## What this task involves
Look through the listing underneath for "Daten", and copy every line that has it.
(Exercise data Opens)
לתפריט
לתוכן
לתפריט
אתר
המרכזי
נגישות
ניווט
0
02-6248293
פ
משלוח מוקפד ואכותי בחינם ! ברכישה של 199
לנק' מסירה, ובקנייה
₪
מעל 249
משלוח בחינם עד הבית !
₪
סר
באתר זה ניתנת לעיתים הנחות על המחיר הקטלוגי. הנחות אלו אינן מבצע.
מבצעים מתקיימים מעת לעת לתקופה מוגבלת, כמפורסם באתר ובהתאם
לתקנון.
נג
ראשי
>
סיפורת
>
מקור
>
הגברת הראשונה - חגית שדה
(Exercise data Closes)
(Exercise data Opens)
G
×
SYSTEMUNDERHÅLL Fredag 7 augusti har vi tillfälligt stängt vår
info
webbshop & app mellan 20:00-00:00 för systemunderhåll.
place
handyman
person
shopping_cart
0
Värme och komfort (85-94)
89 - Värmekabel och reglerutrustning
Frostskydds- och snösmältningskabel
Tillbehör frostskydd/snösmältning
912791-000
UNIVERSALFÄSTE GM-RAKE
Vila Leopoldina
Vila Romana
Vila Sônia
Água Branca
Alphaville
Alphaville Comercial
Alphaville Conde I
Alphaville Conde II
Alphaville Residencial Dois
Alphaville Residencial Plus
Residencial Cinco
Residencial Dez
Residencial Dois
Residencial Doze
(Exercise data Closes)
(Exercise data Opens)
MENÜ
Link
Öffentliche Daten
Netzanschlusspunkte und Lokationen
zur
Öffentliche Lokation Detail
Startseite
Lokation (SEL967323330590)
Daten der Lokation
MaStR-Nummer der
(Exercise data Closes)
## Written response
Öffentliche Daten
Daten der Lokation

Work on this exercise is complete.